We thank the reviewer for this valuable feedback.

Comments 1: Readers of this manuscript are faced with a "wall of text" with few tables for summarizing information. For each condition in the dermatologic uses section, as is appropriate, summaries of the clinical results in tabular form will be helpful.

Response 1: We acknowledge the concern regarding the “wall of text” and the need for clear summarization of clinical results. After careful consideration, we decided not to create an additional table for the dermatologic indications, as the available data are highly heterogeneous and primarily derived from case reports, small single-centre prospective studies, or meta-analyses involving a limited number of patients per indication (e.g., viral warts, sebaceous hyperplasia, scars). Given these small and variable datasets, a separate table would not provide meaningful quantitative synthesis and could potentially overemphasize low-level evidence.

Comments 2: Have any randomized controlled trials been performed using this modality compared with others? If not, this entire field is speculative, and this should be clarified. If many have been performed, a summary of these should be presented.

Response 2: We also emphasize that very few prospective or comparative studies—and no randomized controlled trials—have been published to date. This limitation and the speculative nature of early findings have been explicitly discussed in the Discussion section. The relevant excerpt (page 25) reads as follows:

“It should be noted, however, that long-term outcomes beyond 1–2 years are virtually unexplored—a critical knowledge gap. Most HIFU studies to date have modest sample sizes and follow-ups under 1 year, so true long-term recurrence and any potential late effects are unknown. For instance, a ‘complete clearance’ at 3 or 6 months is encouraging, but NMSC can recur even years later if not fully eradicated. Therefore, extended surveillance of HIFU-treated lesions is necessary to ensure that early efficacy translates into lasting cure rates comparable to surgery and other well-established non-invasive methods.
Acknowledging these limitations, one must emphasize that HIFU in dermatology is still in its infancy. The current evidence base, while promising, is composed mainly of pilot studies, small case series, and short-term follow-ups. There is an inherent publication bias towards positive outcomes in such novel therapies, and the absence of randomized controlled trials means we lack head-to-head comparisons (apart from anecdotal observations) with standard treatments. A call for controlled studies is prudent—for example, a randomized trial of HIFU vs. PDT for extensive AK, or HIFU vs. surgery or cryotherapy for low-risk BCC, would help define relative efficacy, cosmetic results, and patient quality of life.”

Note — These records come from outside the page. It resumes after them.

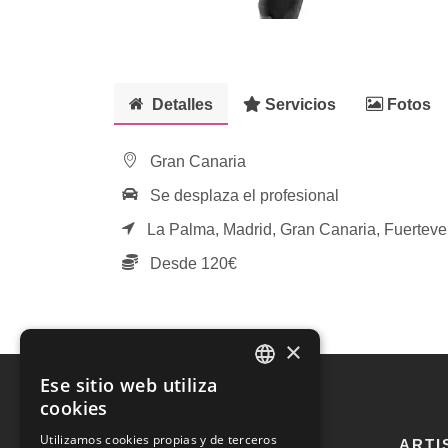
Detalles
Servicios
Fotos
Gran Canaria
Se desplaza el profesional
La Palma,
Madrid,
Gran Canaria,
Fuerteve
Desde 120€
×
Ese sitio web utiliza
SPANISH
cookies
ENGLISH
Utilizamos cookies propias y de terceros
ARTI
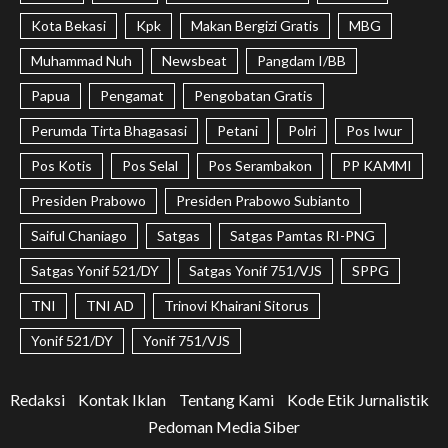
Kota Bekasi
Kpk
Makan Bergizi Gratis
MBG
Muhammad Nuh
Newsbeat
Pangdam I/BB
Papua
Pengamat
Pengobatan Gratis
Perumda Tirta Bhagasasi
Petani
Polri
Pos Iwur
Pos Kotis
Pos Selal
Pos Serambakon
PP KAMMI
Presiden Prabowo
Presiden Prabowo Subianto
Saiful Chaniago
Satgas
Satgas Pamtas RI-PNG
Satgas Yonif 521/DY
Satgas Yonif 751/VJS
SPPG
TNI
TNI AD
Trinovi Khairani Sitorus
Yonif 521/DY
Yonif 751/VJS
Redaksi
Kontak Iklan
Tentang Kami
Kode Etik Jurnalistik
Pedoman Media Siber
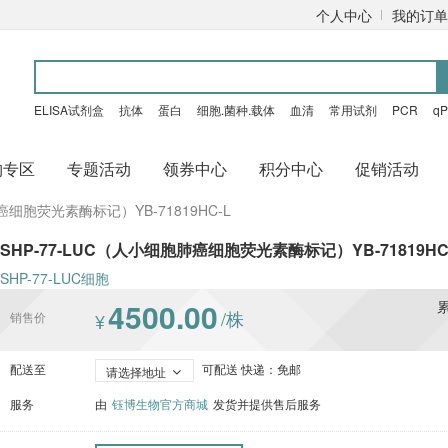
个人中心
我的订单
ELISA试剂盒
抗体
蛋白
细胞.菌种.载体
血清
常用试剂
PCR
q
购专区
专题活动
领券中心
积分中心
促销活动
癌细胞荧光素酶标记）YB-71819HC-L
SHP-77-LUC（人小细胞肺癌细胞荧光素酶标记）YB-71819HC
SHP-77-LUC细胞
4500.00
/株
销售价
¥
配送至
可配送 快递：免邮
请选择地址
服务
由
钰博生物官方商城
发货并提供售后服务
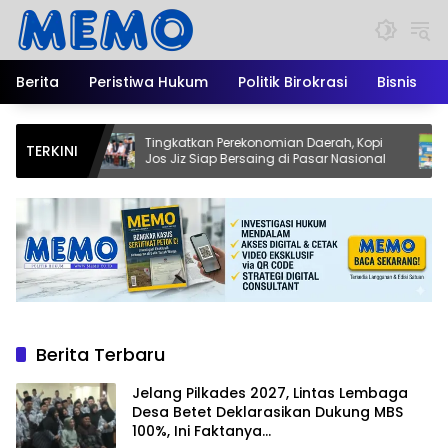
Langsung
ke
konten
Berita
Peristiwa Hukum
Politik Birokrasi
Bisnis
Tingkatkan Perekonomian Daerah, Kopi
Pendidi
TERKINI
Jos Jiz Siap Bersaing di Pasar Nasional
Kadisd
Jadi Mo
Berita Terbaru
Jelang Pilkades 2027, Lintas Lembaga
Desa Betet Deklarasikan Dukung MBS
100%, Ini Faktanya…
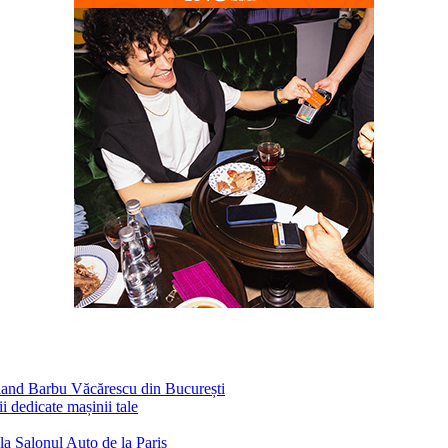
fland Barbu Văcărescu din București
 dedicate mașinii tale
la Salonul Auto de la Paris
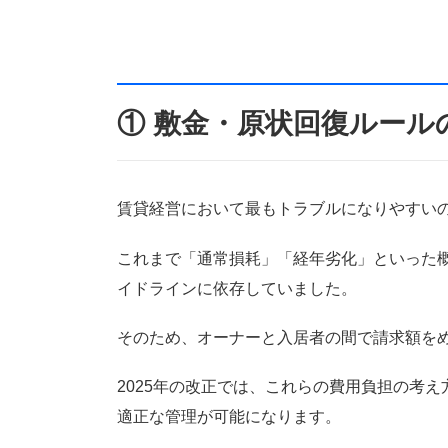
① 敷金・原状回復ルール
賃貸経営において最もトラブルになりやすい
これまで「通常損耗」「経年劣化」といった
イドラインに依存していました。
そのため、オーナーと入居者の間で請求額を
2025年の改正では、これらの費用負担の考
適正な管理が可能になります。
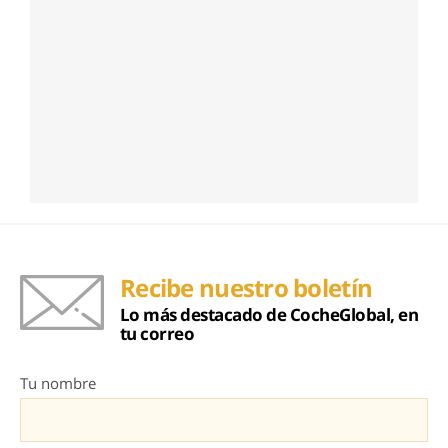
Recibe nuestro boletín
Lo más destacado de CocheGlobal, en
tu correo
Tu nombre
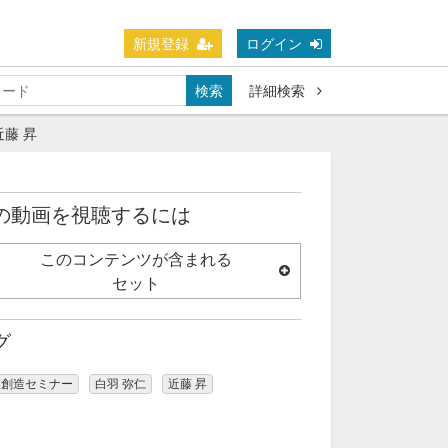
新規登録
ログイン
検索
詳細検索
藤 昇
の動画を視聴するには
このコンテンツが含まれる
セット
グ
業創造セミナー
白羽 弥仁
近藤 昇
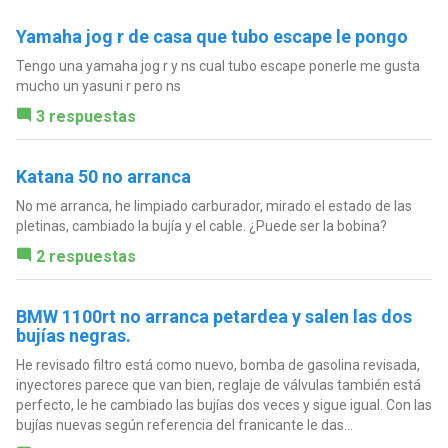
Yamaha jog r de casa que tubo escape le pongo
Tengo una yamaha jog r y ns cual tubo escape ponerle me gusta
mucho un yasuni r pero ns
3 respuestas
Katana 50 no arranca
No me arranca, he limpiado carburador, mirado el estado de las
pletinas, cambiado la bujía y el cable. ¿Puede ser la bobina?
2 respuestas
BMW 1100rt no arranca petardea y salen las dos
bujías negras.
He revisado filtro está como nuevo, bomba de gasolina revisada,
inyectores parece que van bien, reglaje de válvulas también está
perfecto, le he cambiado las bujías dos veces y sigue igual. Con las
bujías nuevas según referencia del franicante le das...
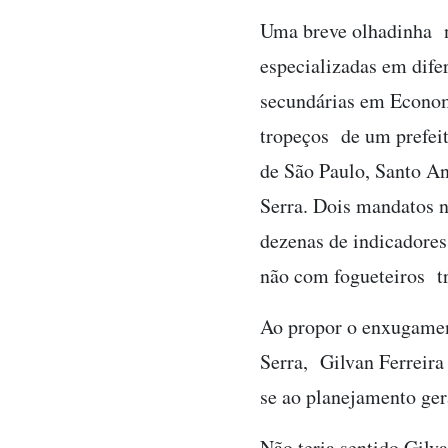
Uma breve olhadinha ne
especializadas em dif
secundárias em Econom
tropeços de um prefeit
de São Paulo, Santo An
Serra. Dois mandatos n
dezenas de indicadores
não com fogueteiros tr
Ao propor o enxugament
Serra, Gilvan Ferreira
se ao planejamento gera
Não teria sentido Gilv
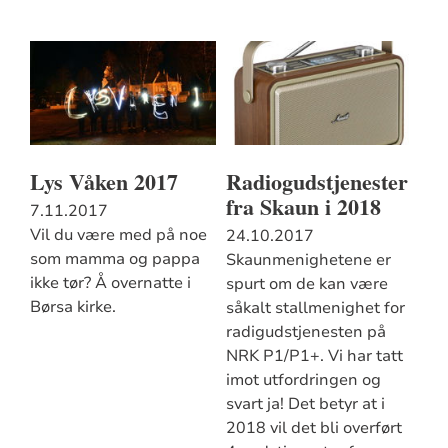
Lys Våken 2017
Radiogudstjenester
fra Skaun i 2018
7.11.2017
Vil du være med på noe
24.10.2017
som mamma og pappa
Skaunmenighetene er
ikke tør? Å overnatte i
spurt om de kan være
Børsa kirke.
såkalt stallmenighet for
radigudstjenesten på
NRK P1/P1+. Vi har tatt
imot utfordringen og
svart ja! Det betyr at i
2018 vil det bli overført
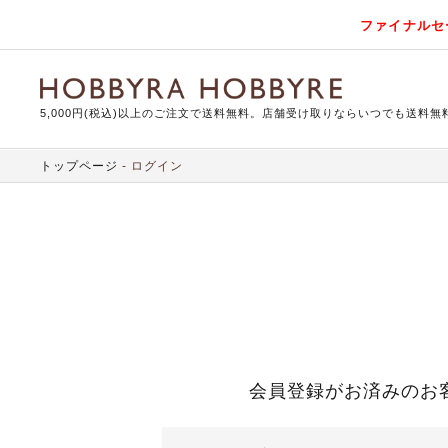
ファイナルセ
5,000円(税込)以上のご注文で送料無料。店舗受け取りならいつでも送料無
トップページ
ログイン
会員登録がお済みのお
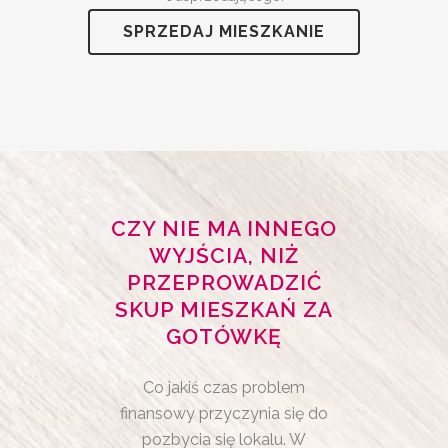
SPRZEDAJ MIESZKANIE
CZY NIE MA INNEGO
WYJŚCIA, NIŻ
PRZEPROWADZIĆ
SKUP MIESZKAŃ ZA
GOTÓWKĘ
Co jakiś czas problem
finansowy przyczynia się do
pozbycia się lokalu. W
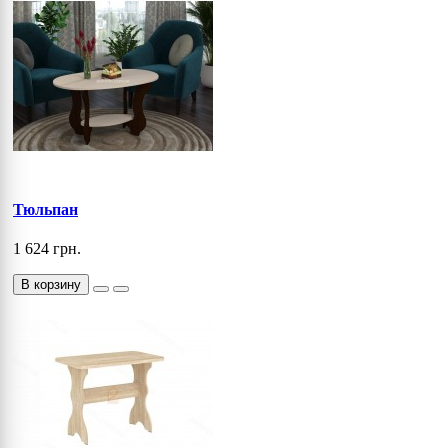
Тюльпан
1 624 грн.
В корзину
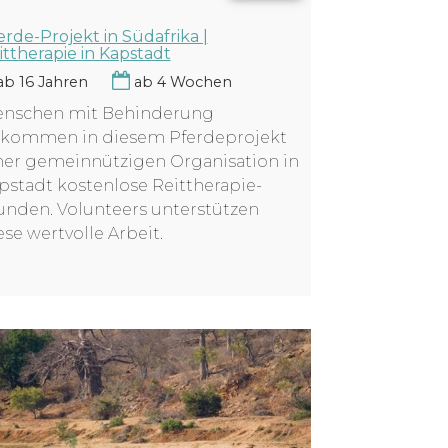
erde-Projekt in Südafrika |
ittherapie in Kapstadt
b 16 Jahren
ab 4 Wochen
nschen mit Behinderung
kommen in diesem Pferdeprojekt
ner gemeinnützigen Organisation in
pstadt kostenlose Reittherapie-
unden. Volunteers unterstützen
ese wertvolle Arbeit.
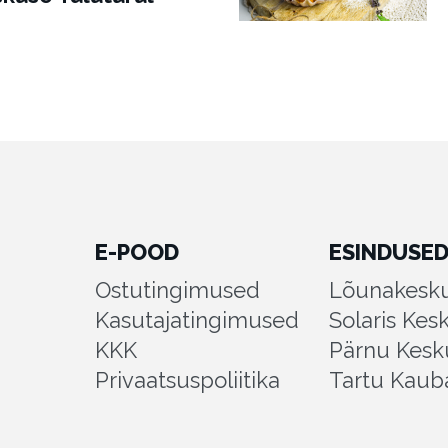
E-POOD
ESINDUSE
Ostutingimused
Lõunakesku
Kasutajatingimused
Solaris Kes
KKK
Pärnu Kesk
Privaatsuspoliitika
Tartu Kaub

In summary, we have clarified throughout the revised manuscript that the current evidence remains preliminary, non-comparative, and hypothesis-generating, and that well-designed randomized controlled trials are needed to establish the definitive role of HIFU in dermatologic oncology and benign indications.

Comments 3: Table 1 is formatted in a way that makes it challenging for readers to extract any information.

Response 3: We thank the reviewer for this helpful comment. Table 1 has been reformatted according to the official MDPI style guidelines to improve clarity and readability. The revised version now presents the data in a structured, consistent layout that facilitates comparison across studies and parameters. The updated table can be found on pages 19–20 of the revised manuscript.

 

Once again, we sincerely appreciate your valuable feedback and constructive suggestions, which have helped us improve the quality of our manuscript.

Best regards,

Bartosz Woźniak

 

Round 2

Reviewer 3 Report

Comments and Suggestions for Authors

The responses of the authors are reasonable. I accept their expertise in this area.